ROBERT GELFOND and RYAN MURPHY: Out-of-Sample Tests and Macroeconomics
The replication crisis has elicited a number of recommendations, from betting on beliefs, to open data, to improved norms in academic journals regarding replication studies. In our recent working paper, “A Call for Out-of-Sample Testing in Macroeconomics” (available at SSRN), we argue that a renewed focus on out-of-sample tests will significantly mitigate the issues with replication, and we document the fact that out-of-sample tests are absent from entire literatures in economics.
Our starting point is the observation that the literature regarding the government spending multiplier lacked almost any result supported by an out-of-sample test. For this we use a fairly forgiving definition of “out-of-sample test;” so long as a model is parameterized in one period and then applied to new data, we count it. We review 87 empirical papers estimating the multiplier. Out-of-sample tests do not make an appearance, with only a few exceptions. Given that this question is perhaps the most important in macroeconomics, with quite literally trillions of dollars on the line, this result is jarring.
It was in 1953 that Milton Friedman published The Methodology of Positive Economics, urging economists to use prediction as their criterion for comparing the worthiness of competing theories. Clearly, philosophy of science and practical econometrics have moved beyond this simplistic dictum, but does it make sense to cast aside out-of-sample predictions altogether when comparing theories and models? Are we all that confident that the results found using the methods which claim the throne of the “credibility revolution in empirical economics” will withstand the scrutiny of truly out-of-sample tests?
The primary exception to our result is a 2007 paper by Frank Smets and Rafael Wouters, who ably perform an out-of-sample test against a series of baseline models. However, in the absence of other papers performing such tests, it is difficult to say how strong of a result it is. Even more laudable is the lengthy attempt in 2012 by Volker Wieland and his colleagues in comparing the performance of a number of macroeconomic models, although it is difficult to parse this study to answer the narrower question regarding the government spending multiplier. Another example is a 2016 paper by Jorda and Taylor, which creates a “counterfactual forecast,” which is similar to, but not quite, an out-of-sample test.
The other two examples we were able to identify were published in 1964 and 1967.
There are clearly additional criteria that economists can and should use for evaluating theories. Nonetheless, the paucity of examples of these tests points to p-hacking, specification searches, and the whole slew of problems associated with the replication crisis of social science. And perhaps macroeconomics is “hard” and things like recessions cannot be reasonably forecasted. Fine. Meteorologists cannot forecast more than a week or so ahead, but they still forecast what they can forecast. What models work the best is still an extremely pertinent question, even if all models fail miserably when a recession hits.

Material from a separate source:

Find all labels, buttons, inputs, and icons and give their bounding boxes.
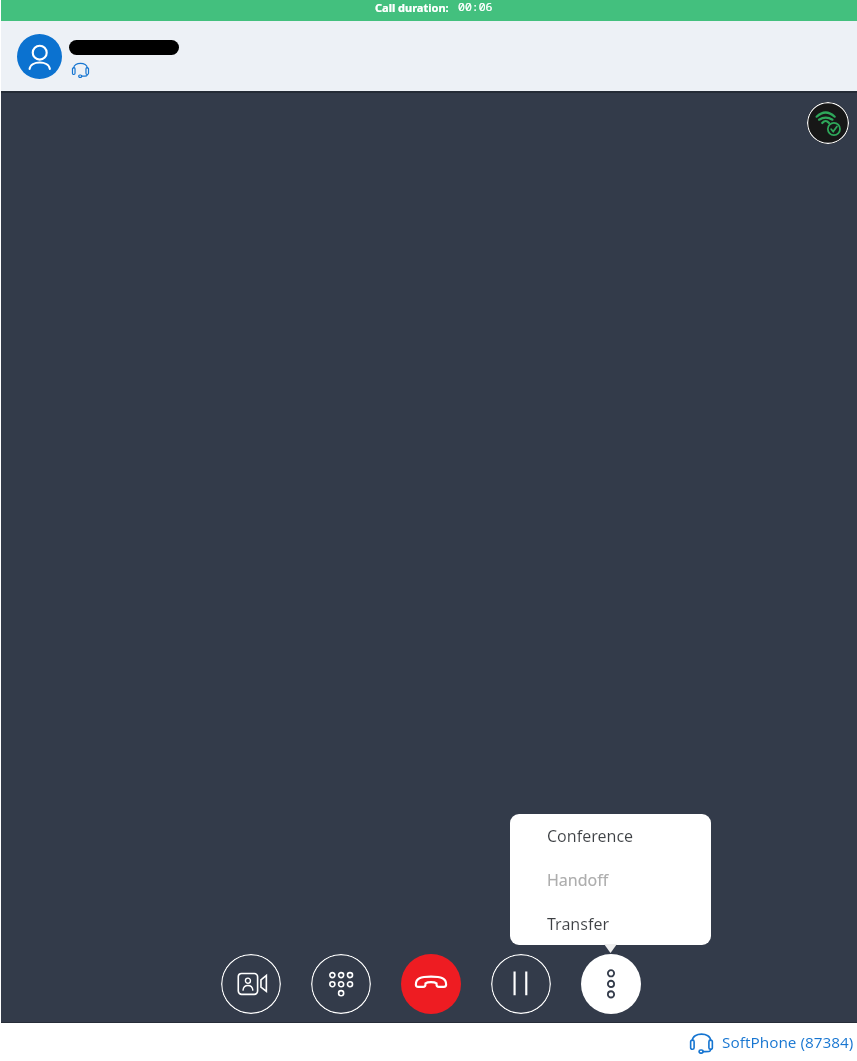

Rather, doing away with out-of-sample tests and other similar tests does away with the scientific ideal of Conjectures and Refutations, with scientific knowledge evolving as bold ideas starkly stated compete for the title of least wrong.
Bob Gelfond is the CEO of MQS Management LLC and the chairman and founder of MagiQ Technologies. Ryan Murphy is a research assistant professor at the O’Neil Center for Global Markets and Freedom at SMU Cox School of Business.